### Stored data
=====

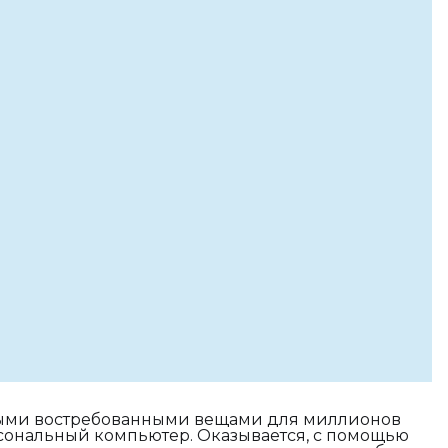
ыми востребованными вещами для миллионов
рсональный компьютер. Оказывается, с помощью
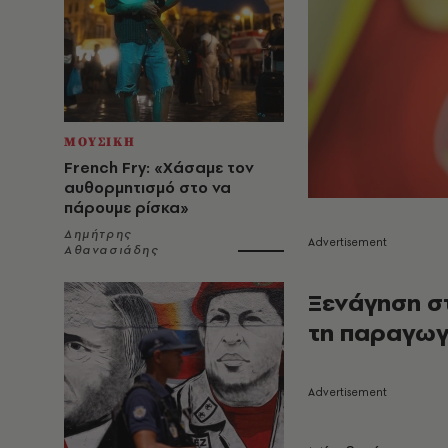
ΜΟΥΣΙΚΗ
French Fry: «Χάσαμε τον
αυθορμητισμό στο να
πάρουμε ρίσκα»
Δημήτρης
Αθανασιάδης
Ξενάγηση στ
τη παραγωγι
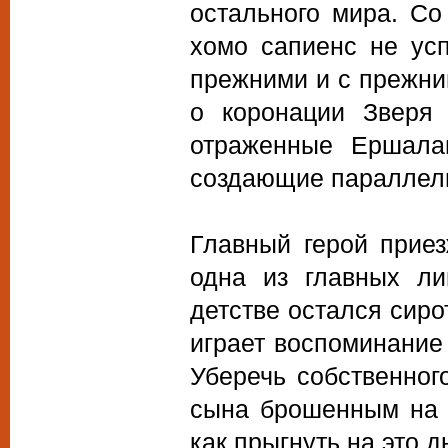
остального мира. С
хомо сапиенс не ус
прежними и с прежни
о коронации Зверя 
отраженные Ершалаи
создающие параллель
Главный герой приез
одна из главных ли
детстве остался сиро
играет воспоминание о
Уберечь собственног
сына брошенным на д
как прыгнуть на это 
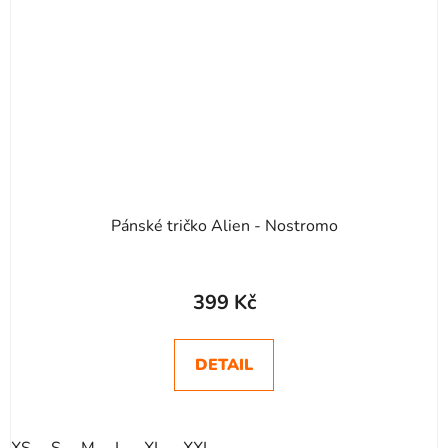
Pánské tričko Alien - Nostromo
Průměrné
hodnocení
399 Kč
produktu
je
DETAIL
4,9
z
5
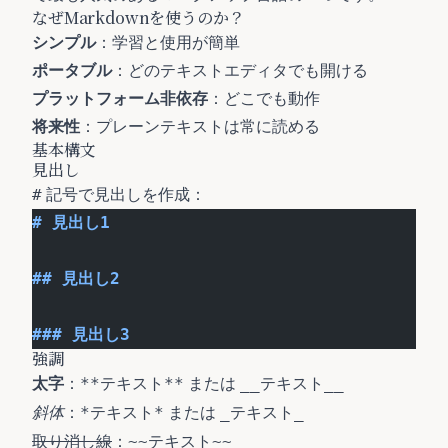
なぜMarkdownを使うのか？
シンプル
：学習と使用が簡単
ポータブル
：どのテキストエディタでも開ける
プラットフォーム非依存
：どこでも動作
将来性
：プレーンテキストは常に読める
基本構文
見出し
記号で見出しを作成：
#
# 見出し1
## 見出し2
### 見出し3
強調
太字
：
または
**テキスト**
__テキスト__
斜体
：
または
*テキスト*
_テキスト_
取り消し線
：
~~テキスト~~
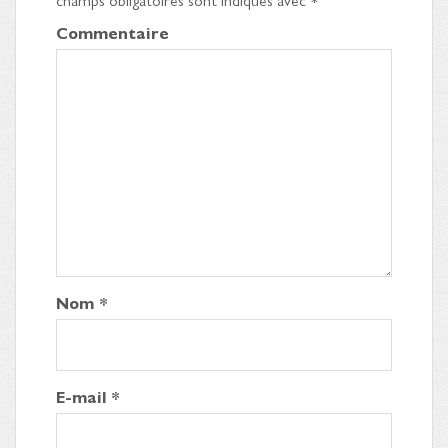
Commentaire
Nom
*
E-mail
*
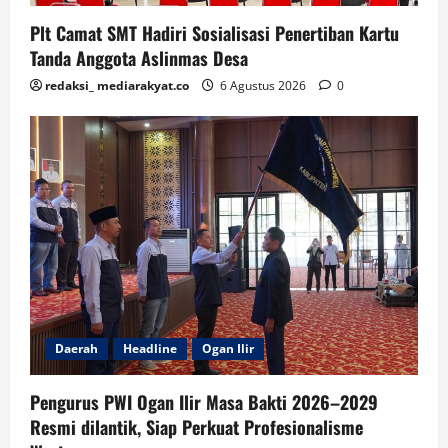
Plt Camat SMT Hadiri Sosialisasi Penertiban Kartu
Tanda Anggota Aslinmas Desa
redaksi_ mediarakyat.co
6 Agustus 2026
0
Daerah
Headline
Ogan Ilir
Pengurus PWI Ogan Ilir Masa Bakti 2026–2029
Resmi dilantik, Siap Perkuat Profesionalisme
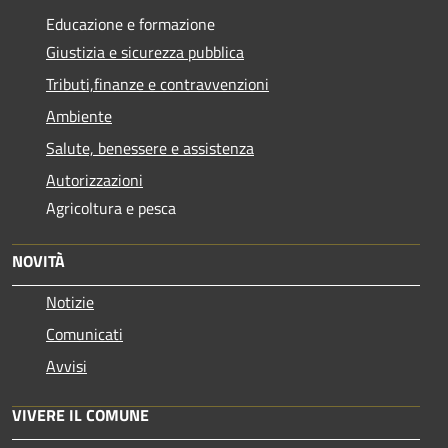
Educazione e formazione
Giustizia e sicurezza pubblica
Tributi,finanze e contravvenzioni
Ambiente
Salute, benessere e assistenza
Autorizzazioni
Agricoltura e pesca
NOVITÀ
Notizie
Comunicati
Avvisi
VIVERE IL COMUNE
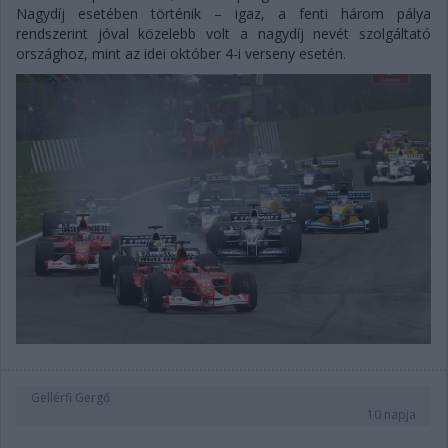
Nagydíj esetében történik – igaz, a fenti három pálya
rendszerint jóval közelebb volt a nagydíj nevét szolgáltató
országhoz, mint az idei október 4-i verseny esetén.
Gellérfi Gergő
10 napja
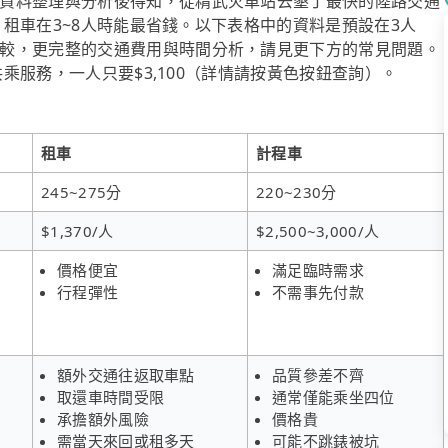
資料整理與分析後得知，從精武火車站去墾丁最快的陸路交通
算，租車在3~8人時能最省錢。以下表格中的資料是預設在3人
較，更完整的交通費用與時間分析，請見更下方的常見問題。
共乘服務，一人只要$3,100（詳情請按黃色按鈕查詢）。
租車
計程車
245~275分
220~230分
$1,370/人
$2,500~3,000/人
價格便宜
滿足臨時需求
行程彈性
不需事先付款
額外交通往返取車點
品質參差不齊
取還車時間受限
通常僅能乘坐四位
承擔額外風險
價格貴
需當天來回或租多天
可能不跳錶被坑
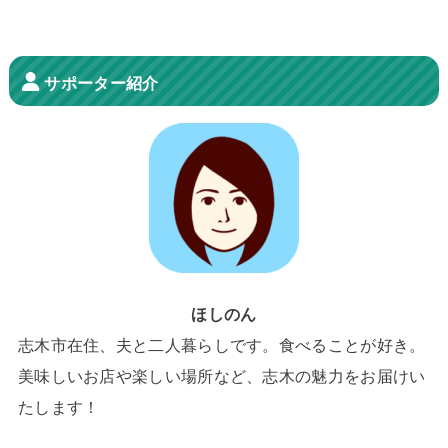
サポーター紹介
ほしのん
志木市在住、夫と二人暮らしです。食べることが好き。
美味しいお店や楽しい場所など、志木の魅力をお届けい
たします！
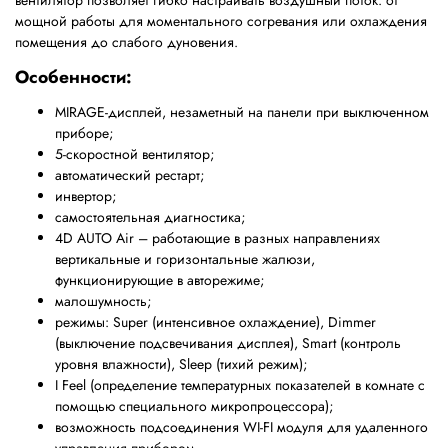
вентилятор позволяет гибко настраивать воздушный поток: от
мощной работы для моментального согревания или охлаждения
помещения до слабого дуновения.
Особенности:
MIRAGE-дисплей, незаметный на панели при выключенном
приборе;
5-скоростной вентилятор;
автоматический рестарт;
инвертор;
самостоятельная диагностика;
4D AUTO Air – работающие в разных направлениях
вертикальные и горизонтальные жалюзи,
функционирующие в авторежиме;
малошумность;
режимы:
Super
(интенсивное охлаждение),
Dimmer
(выключение подсвечивания дисплея),
Smart
(контроль
уровня влажности),
Sleep
(тихий режим);
I Feel (определение температурных показателей в комнате с
помощью специального микропроцессора);
возможность подсоединения WI-FI модуля для удаленного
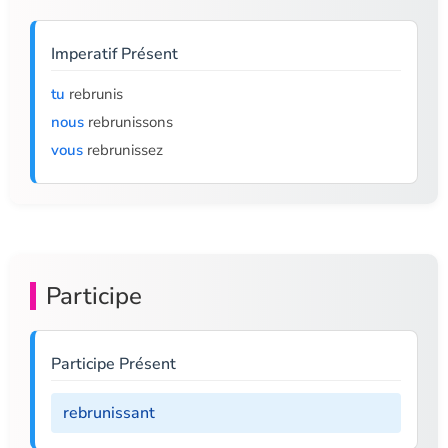
Imperatif Présent
tu
rebrunis
nous
rebrunissons
vous
rebrunissez
Participe
Participe Présent
rebrunissant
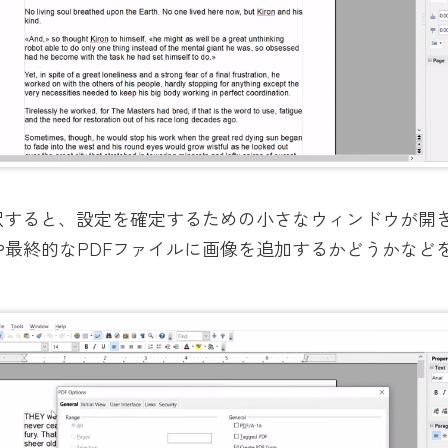
選択すると、設定を確定するための小さなウィンドウが開
や最終的なPDFファイルに画像を追加するかどうかなど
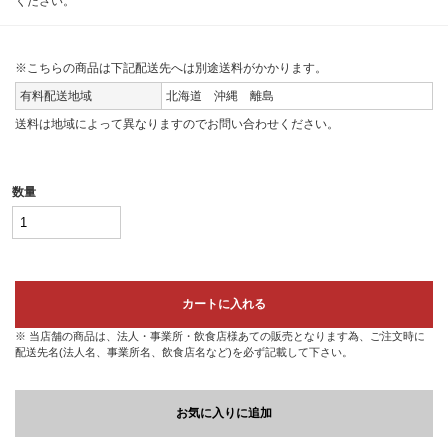
ください。
※こちらの商品は下記配送先へは別途送料がかかります。
有料配送地域
北海道 沖縄 離島
送料は地域によって異なりますのでお問い合わせください。
数量
カートに入れる
※ 当店舗の商品は、法人・事業所・飲食店様あての販売となります為、ご注文時に
配送先名(法人名、事業所名、飲食店名など)を必ず記載して下さい。
お気に入りに追加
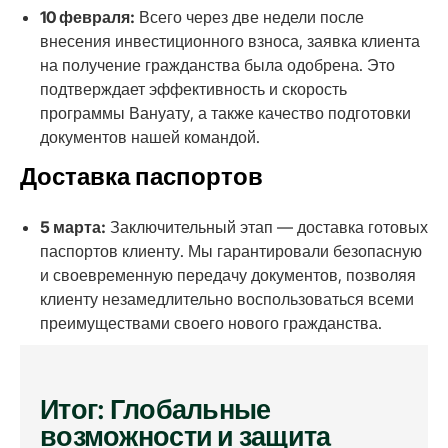
10 февраля:
Всего через две недели после
внесения инвестиционного взноса, заявка клиента
на получение гражданства была одобрена. Это
подтверждает эффективность и скорость
программы Вануату, а также качество подготовки
документов нашей командой.
Доставка паспортов
5 марта:
Заключительный этап — доставка готовых
паспортов клиенту. Мы гарантировали безопасную
и своевременную передачу документов, позволяя
клиенту незамедлительно воспользоваться всеми
преимуществами своего нового гражданства.
Итог: Глобальные
возможности и защита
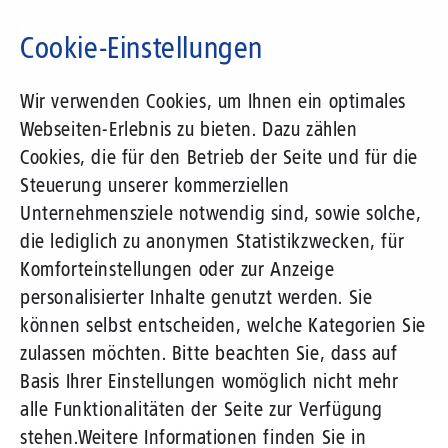
Direkt
zum
Cookie-Einstellungen
Inhalt
Suchbegriff
Wir verwenden Cookies, um Ihnen ein optimales
Webseiten-Erlebnis zu bieten. Dazu zählen
1&1 Versatel
Cookies, die für den Betrieb der Seite und für die
Steuerung unserer kommerziellen
Pressemitteilungen
Unternehmensziele notwendig sind, sowie solche,
die lediglich zu anonymen Statistikzwecken, für
Komforteinstellungen oder zur Anzeige
personalisierter Inhalte genutzt werden. Sie
können selbst entscheiden, welche Kategorien Sie
zulassen möchten. Bitte beachten Sie, dass auf
Basis Ihrer Einstellungen womöglich nicht mehr
alle Funktionalitäten der Seite zur Verfügung
Unternehmen
Presse
Pressemitteilungen
stehen.
Weitere Informationen finden Sie in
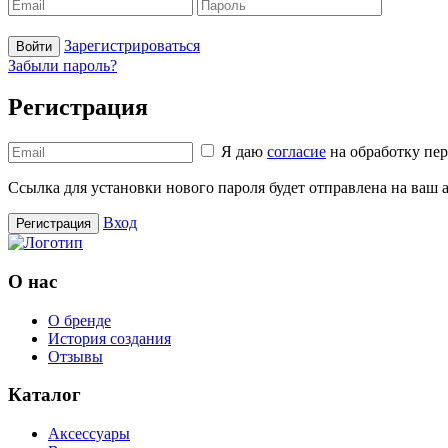
Зарегистрироваться
Войти
Забыли пароль?
Регистрация
Я даю
согласие
на обработку пе
Ссылка для установки нового пароля будет отправлена ​​на ваш
Вход
Регистрация
О нас
О бренде
История создания
Отзывы
Каталог
Аксессуары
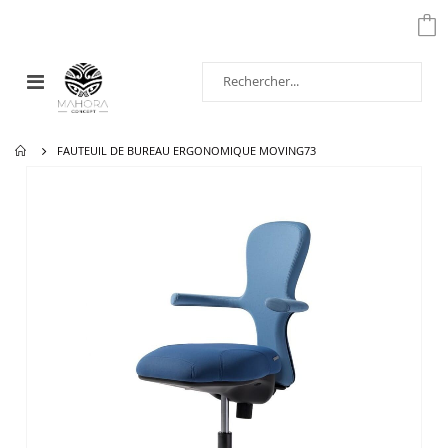
Affichage
navigation
FAUTEUIL DE BUREAU ERGONOMIQUE MOVING73
Passer
à
la
fin
de
la
galerie
d’images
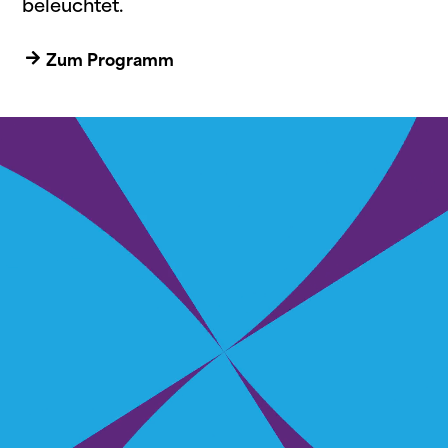
beleuchtet.
Zum Programm
Video-
Player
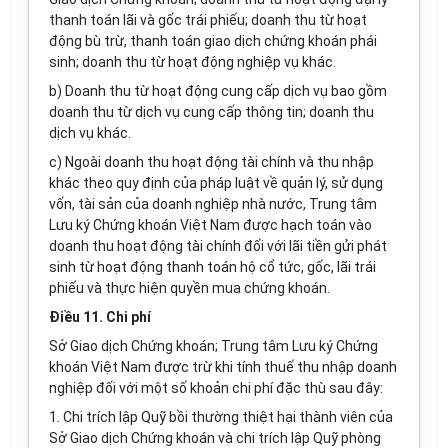
thanh toán lãi và gốc trái phi
ế
u; doanh thu từ hoạt
động bù trừ, thanh toán giao dịch chứng khoán phái
sinh; doanh thu từ hoạt động nghiệp vụ khác.
b) Doanh thu từ hoạt động cung cấp dịch vụ bao gồm
doanh thu từ dịch vụ cung cấp thông tin; doanh thu
dịch vụ khác.
c) Ngoài doanh thu hoạt động tài chính và thu nhập
khác theo quy định của pháp luật về quản lý, sử dụng
vốn, tài sản của doanh nghiệp nhà nước, Trung t
â
m
Lưu k
ý
Chứng khoán Việt Nam được hạch toán vào
doanh thu hoạt động tài chính đối với lãi ti
ề
n gửi phát
sinh từ hoạt động thanh
toán hộ
cổ tức, gốc, lãi trái
phiếu và thực hiện quy
ề
n mua chứng khoán.
Điều 11. Chi phí
Sở Giao dịch Chứng
khoán; Trung tâm Lưu ký Chứng
khoán Việt Nam được trừ kh
i
tính thuế thu nhập doanh
nghiệp đối với một số khoản chi phí đặc thù sau đây:
1
.
Chi trích lập Quỹ bồi thường thiệt hại thành viên của
Sở Giao dịch Chứng khoán và chi trích lập Quỹ phòng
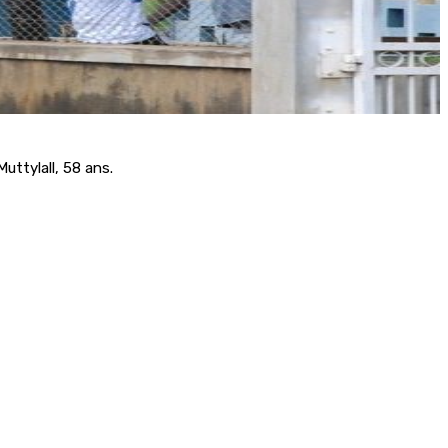
Muttylall, 58 ans.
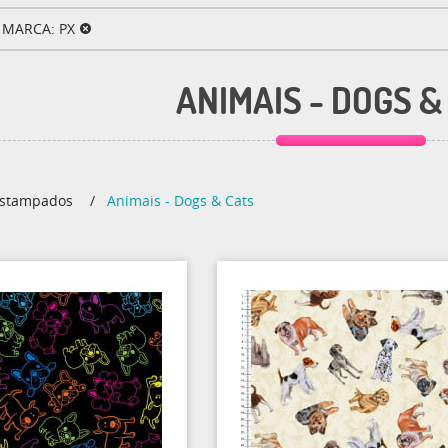
MARCA: PX
ANIMAIS - DOGS &
stampados
Animais - Dogs & Cats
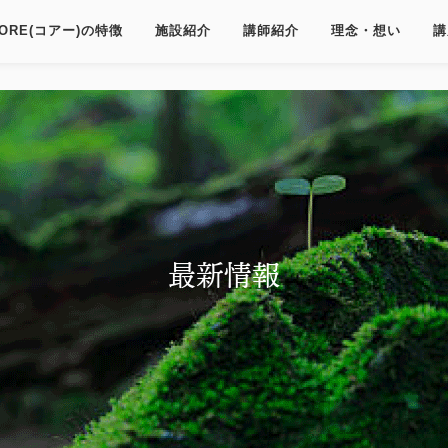
ORE(コアー)の特徴
施設紹介
講師紹介
理念・想い
講
最新情報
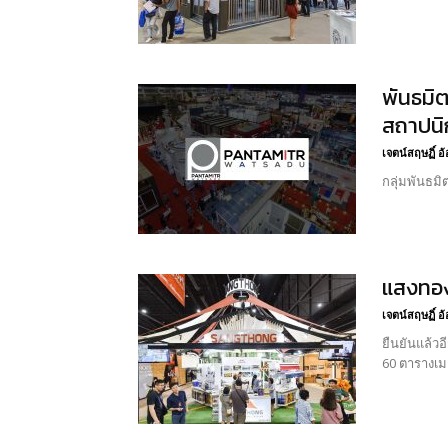
พันธมิ
สถาปนิก
เจตน์สฤษฏิ์ 
กลุ่มพันธมิ
แสงทอง
เจตน์สฤษฏิ์ 
ยืนยันแล้วอ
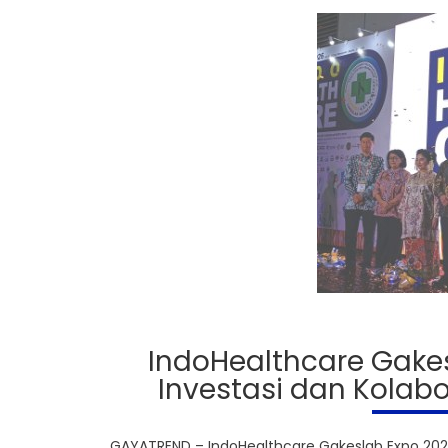
IndoHealthcare Gake
Investasi dan Kolabo
GAYATREND – IndoHealthcare Gakeslab Expo 2026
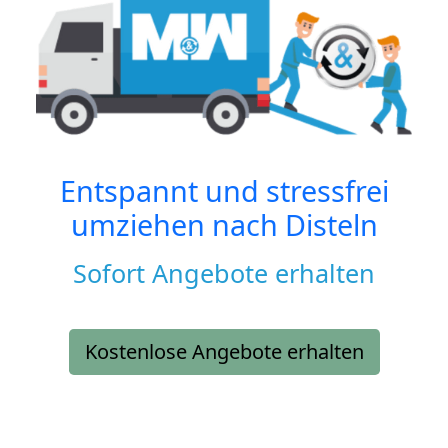
Entspannt und stressfrei
umziehen nach
Disteln
Sofort Angebote erhalten
Kostenlose Angebote erhalten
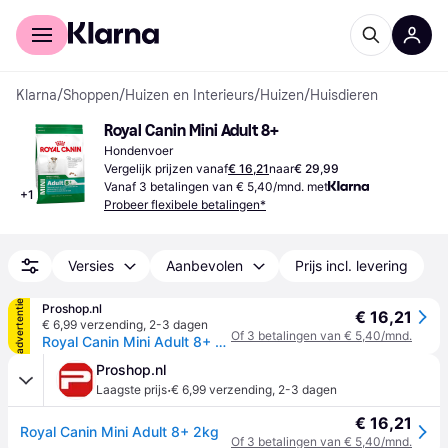
Voor shoppers
Voor bedrijven
Klarna
/
Shoppen
/
Huizen en Interieurs
/
Huizen
/
Huisdieren
Royal Canin Mini Adult 8+
Hondenvoer
Vergelijk prijzen vanaf
€ 16,21
naar
€ 29,99
Vanaf 3 betalingen van € 5,40/mnd. met
+
1
Probeer flexibele betalingen*
Versies
Aanbevolen
Prijs incl. levering
advertentie
Proshop.nl
€ 16,21
€ 6,99 verzending
,
2-3 dagen
Of 3 betalingen van € 5,40/mnd.
Royal Canin Mini Adult 8+ 2kg
Proshop.nl
·
Laagste prijs
€ 6,99 verzending
,
2-3 dagen
€ 16,21
Royal Canin Mini Adult 8+ 2kg
Of 3 betalingen van € 5,40/mnd.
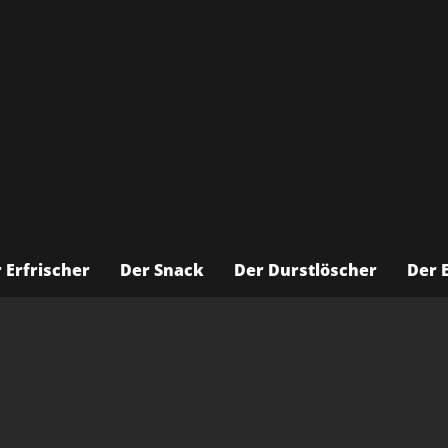
ews
 Erfrischer
Der Snack
Der Durstlöscher
Der 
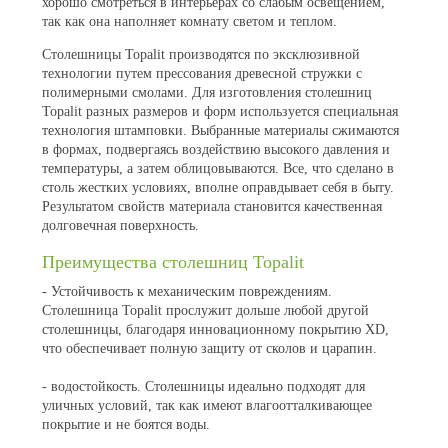
хорошо смотреться в интерьерах со слабым освещением,
так как она наполняет комнату светом и теплом.
Столешницы Topalit производятся по эксклюзивной
технологии путем прессования древесной стружки с
полимерными смолами. Для изготовления столешниц
Topalit разных размеров и форм используется специальная
технология штамповки. Выбранные материалы сжимаются
в формах, подвергаясь воздействию высокого давления и
температуры, а затем облицовываются. Все, что сделано в
столь жестких условиях, вполне оправдывает себя в быту.
Результатом свойств материала становится качественная
долговечная поверхность.
Преимущества столешниц Topalit
- Устойчивость к механическим повреждениям.
Столешница Topalit прослужит дольше любой другой
столешницы, благодаря инновационному покрытию XD,
что обеспечивает полную защиту от сколов и царапин.
- водостойкость. Столешницы идеально подходят для
уличных условий, так как имеют влагоотталкивающее
покрытие и не боятся воды.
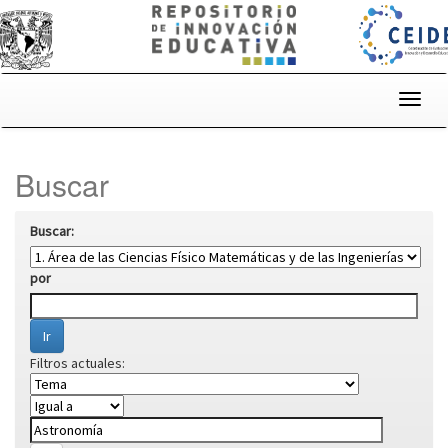
Skip
navigation
Buscar
Buscar:
por
Filtros actuales:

=====

### WHAT TO PRODUCE
Pictures are to be left out, and the lines from the beginning of the records through the line with "Tanda Anggota Aslinmas Desa" are to be printed exactly, with nothing added.

### EXERCISE RESPONSE
ыми востребованными вещами для миллионов
рсональный компьютер. Оказывается, с помощью
ΜΟΥΣΙΚΗ
French Fry: «Χάσαμε τον
αυθορμητισμό στο να
πάρουμε ρίσκα»
Δημήτρης
Αθανασιάδης
Ξενάγηση στ
τη παραγωγι
остального мира. С
хомо сапиенс не ус
прежними и с прежни
о коронации Зверя 
отраженные Ершалаи
создающие параллель
Главный герой приез
одна из главных ли
детстве остался сиро
играет воспоминание о
Уберечь собственног
сына брошенным на д
как прыгнуть на это 
Pánské tričko Alien - Nostromo
Průměrné
hodnocení
399 Kč
produktu
je
DETAIL
4,9
z
5
なぜMarkdownを使うのか？
シンプル
：学習と使用が簡単
ポータブル
：どのテキストエディタでも開ける
プラットフォーム非依存
：どこでも動作
将来性
：プレーンテキストは常に読める
基本構文
見出し
記号で見出しを作成：
#
# 見出し1
## 見出し2
### 見出し3
強調
太字
：
または
**テキスト**
__テキスト__
斜体
：
または
*テキスト*
_テキスト_
取り消し線
：
~~テキスト~~
Commentaire
Nom
*
E-mail
*
Plt Camat SMT Hadiri Sosialisasi Penertiban Kartu
Tanda Anggota Aslinmas Desa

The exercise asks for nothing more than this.